Each line from the one that contains "Сучасні стріли радикально" through the end of the entries should be repeated exactly, with nothing added.

## Exercise data
Start of Block

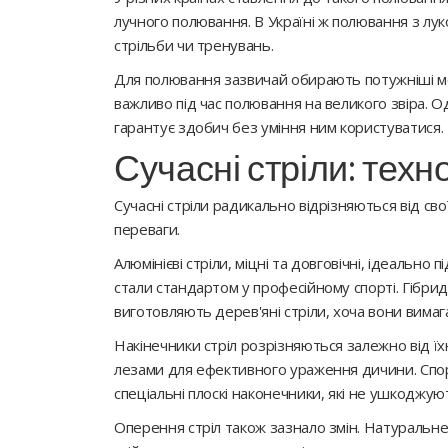
лучного полювання. В Україні ж полювання з лу
стрільби чи тренувань.
Для полювання зазвичай обирають потужніші модел
важливо під час полювання на великого звіра. О
гарантує здобич без уміння ним користуватися.
Сучасні стріли: техн
Сучасні стріли радикально відрізняються від сво
переваги.
Алюмінієві стріли, міцні та довговічні, ідеально
стали стандартом у професійному спорті. Гібридн
виготовляють дерев'яні стріли, хоча вони вима
Накінечники стріл розрізняються залежно від ї
лезами для ефективного ураження дичини. Спор
спеціальні плоскі наконечники, які не ушкоджуют
Оперення стріл також зазнало змін. Натуральне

End of Block

## Result for this exercise
Сучасні стріли радикально відрізняються від сво
переваги.
Алюмінієві стріли, міцні та довговічні, ідеально
стали стандартом у професійному спорті. Гібридн
виготовляють дерев'яні стріли, хоча вони вима
Накінечники стріл розрізняються залежно від ї
лезами для ефективного ураження дичини. Спор
спеціальні плоскі наконечники, які не ушкоджуют
Оперення стріл також зазнало змін. Натуральне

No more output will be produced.